To get the tidy data, we first dropped the last three columns namely Total.Incidents, Total.Victims, Total.Offenders, as we can still calculate them using the remaining data.
Then we regarded columns County, Year and Crime.Type as ID columns, which means we don’t make changes on them. We used the pivot_longer method to gather the rest of columns to create two columns Subtype and Count. Here Subtype means each small class of hate crimes such as Anti.Male, Anti.Female etc. Count is the corresponding number of cases for each small class. After that, we created a new column Type, containing six general classes that are Anti.Gender, Anti.Age, Anti.Race, Anti.Religion, Anti.Sexual.Minority and Anti.Disability. For each Subtype, it has a corresponding type. For example, the Subtype Anti.Female is related with the type Anti.Gender and the Subtype Anti.White is related with the type Anti.Race’. We use the for-loop to fill in the Type column for all rows.

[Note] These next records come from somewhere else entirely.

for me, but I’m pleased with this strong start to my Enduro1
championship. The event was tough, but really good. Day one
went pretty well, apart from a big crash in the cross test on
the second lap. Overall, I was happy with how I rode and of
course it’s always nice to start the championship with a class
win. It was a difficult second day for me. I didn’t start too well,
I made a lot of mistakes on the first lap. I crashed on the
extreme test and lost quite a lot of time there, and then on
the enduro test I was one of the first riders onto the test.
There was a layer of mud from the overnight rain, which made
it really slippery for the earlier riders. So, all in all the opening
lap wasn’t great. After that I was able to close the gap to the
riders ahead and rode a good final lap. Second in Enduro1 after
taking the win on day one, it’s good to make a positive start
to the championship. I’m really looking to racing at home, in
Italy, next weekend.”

Here are first few rows of our modified data. And we save our modified data as a csv file called ‘Hate_Crimes_data_Tidy.csv’.

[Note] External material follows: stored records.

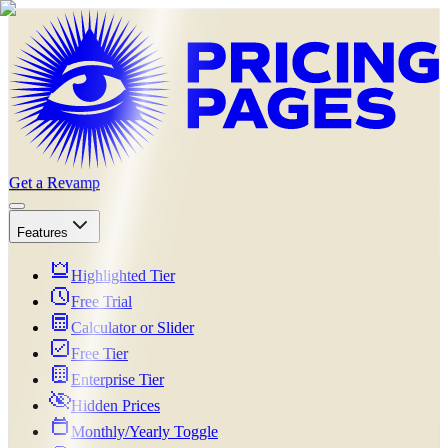
Get a Revamp
Features
Highlighted Tier
Free Trial
Calculator or Slider
Free Tier
Enterprise Tier
Hidden Prices
Monthly/Yearly Toggle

## County Year Crime.Type Subtype
## 1 Albany 2018 Crimes Against Persons Anti.Male
## 2 Albany 2018 Crimes Against Persons Anti.Female
## 3 Albany 2018 Crimes Against Persons Anti.Transgender
## 4 Albany 2018 Crimes Against Persons Anti.Gender.Identity.Expression
## 5 Albany 2018 Crimes Against Persons Anti.Age.
## 6 Albany 2018 Crimes Against Persons Anti.White
## Count Type
## 1 0 Anti.Gender
## 2 0 Anti.Gender
## 3 0 Anti.Gender
## 4 0 Anti.Gender
## 5 0 Anti.Age
## 6 1 Anti.Race